O Reino Unido compareceu com a intenção de considerar a possibilidade de impor sanções à Rússia e à Síria depois do ataque com armas químicas. Finalmente, não houve acordo sobre as sanções e a posição comum foi apostar em uma solução política para o país, chamando a Rússia para colaborar e condenar os ataques.
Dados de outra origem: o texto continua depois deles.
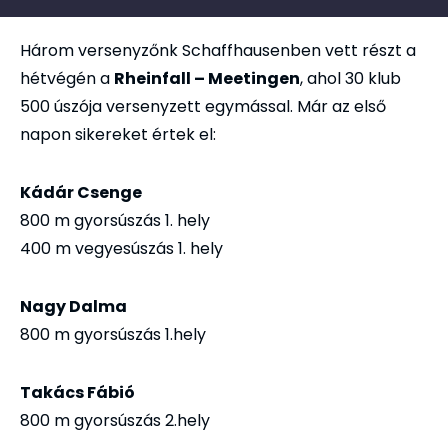
Három versenyzőnk Schaffhausenben vett részt a
hétvégén a
Rheinfall – Meetingen
, ahol 30 klub
500 úszója versenyzett egymással. Már az első
napon sikereket értek el:
Kádár Csenge
800 m gyorsúszás 1. hely
400 m vegyesúszás 1. hely
Nagy Dalma
800 m gyorsúszás 1.hely
Takács Fábió
800 m gyorsúszás 2.hely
O G7 cerrou fileiras também em torno dos EUA e sua intervenção por meio do bombardeio de uma base militar do regime.
“Foi uma resposta cuidadosamente calibrada e de alcance limitado a esse crime de guerra”, diz o comunicado, “para prevenir e dissuadir a proliferação e a utilização de armas químicas mortais”. Os sete países condenaram “os cercos em todo o país, a fome e o bombardeio de civis, os numerosos ataques contra instalações e pessoal médico e as violações do direito internacional humanitário por todas as partes, especialmente pelo regime” e enfatizaram a importância de erradicar o terrorismo do autodenominado Estado Islâmico.
Com esse fim, o comunicado faz um apelo “a todas as partes, especialmente ao regime e seus apoiadores, entre eles a Rússia e o Irã, para permitir uma assistência humanitária sustentável, sem obstáculos e adequada a todas as pessoas necessitadas”. Depois de reconhecer que “o povo sírio passou pelo mais atroz sofrimento e que nenhum esforço deve ser poupado para terminar o conflito”, afirma que não é possível tomar medidas sem “uma transição política credível”.
No documento com as conclusões das reuniões realizadas na segunda-feira e na terça-feira, os ministros das Relações Exteriores reconhecem que a Rússia tem um papel muito importante a desempenhar e pediram que ela use “sua influência junto ao regime para acabar com o conflito”, com um verdadeiro “cessar-fogo e um melhor acesso humanitário”, assim como “participando seriamente do processo político conduzido pela ONU”. “Se a Rússia estiver disposta a usar sua influência, estaremos dispostos a trabalhar juntos para resolver o conflito na Síria, buscando uma solução política e contribuindo para a estabilização e a reconstrução”, afirmam os membros do G7.